Les Afghans scrutent les cimes avec anxiété à l'approche attendue des premiers flocons: le manque de neige persistant prive ce pays essentiellement agricole de sa principale source d'eau, une nouvelle cause de déstabilisation.

Les deux derniers hivers, Kaboul est restée privée de neige, fait très inhabituel pour cette capitale d'altitude (plus de 1500 m) dominée par les contreforts de l'Hindou Kouch. Un proverbe assure même que «Kaboul peut vivre sans or, mais pas sans neige».

Sa rivière, essentiellement alimentée par la fonte des neiges, s'est asséchée plus tôt que d'habitude, et ne charrie plus que des ordures.

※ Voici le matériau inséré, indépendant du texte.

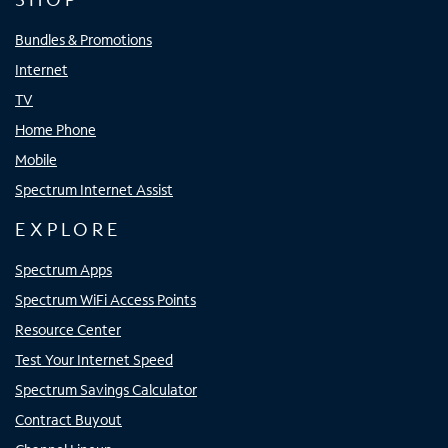
Bundles & Promotions
Internet
TV
Home Phone
Mobile
Spectrum Internet Assist
EXPLORE
Spectrum Apps
Spectrum WiFi Access Points
Resource Center
Test Your Internet Speed
Spectrum Savings Calculator
Contract Buyout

L'Afghanistan, pays aride et semi-aride enclavé au coeur de l'Asie centrale, a été classé en 2012 par le PNUD (programme de l'ONU pour le développement) parmi les plus vulnérables au changement climatique, et en subit déjà les effets grandeur nature.

«Dans tout le pays depuis une décennie, on alterne sécheresse et inondations» en raison des sols déshydratés sur lesquels les pluies glissent sans s'infiltrer, confirme Mohammad Salim, expert en climat du PNUD à Kaboul. «À ce rythme, les sécheresses vont devenir la nouvelle norme», redoute l'expert qui s'inquiète pour «la sécurité alimentaire» des plus pauvres.

Mohammad Salim remarque que seules 10 % des terres afghanes étant cultivables, l'impact des catastrophes naturelles est d'autant plus lourd.

«L'accès à la terre et à l'eau est déjà une cause de conflit localement», souligne-t-il. «Ce n'est donc pas qu'une question d'insécurité alimentaire, mais de sécurité tout court».

Les scientifiques prévoient d'ici 45 ans des températures moyennes supérieures de 4 °C à celles de 1999 en Afghanistan. Pour mémoire, les négociations internationales en cours à Marrakech (Maroc) sous l'égide de l'ONU visent à contenir la hausse mondiale du thermomètre «bien en deçà des 2 °C» pour garder un climat gérable.

Sécheresse et talibans

«Avec le terrorisme, le changement climatique est l'un des pires défis pour l'Afghanistan», confirme le directeur adjoint de l'Agence nationale de protection de l'environnement (NEPA), Kazim Hamayun.

«La sécheresse et la dégradation des sols contribuent potentiellement au terrorisme,» affirme-t-il en rappelant que «80 % des Afghans vivent de l'agriculture: s'ils perdent leur travail à cause de la sécheresse, ils vont rejoindre les insurgés».

Les talibans, qui contrôlent déjà 40 % du territoire afghan, entretiennent un conflit meurtrier sans marquer véritablement de points.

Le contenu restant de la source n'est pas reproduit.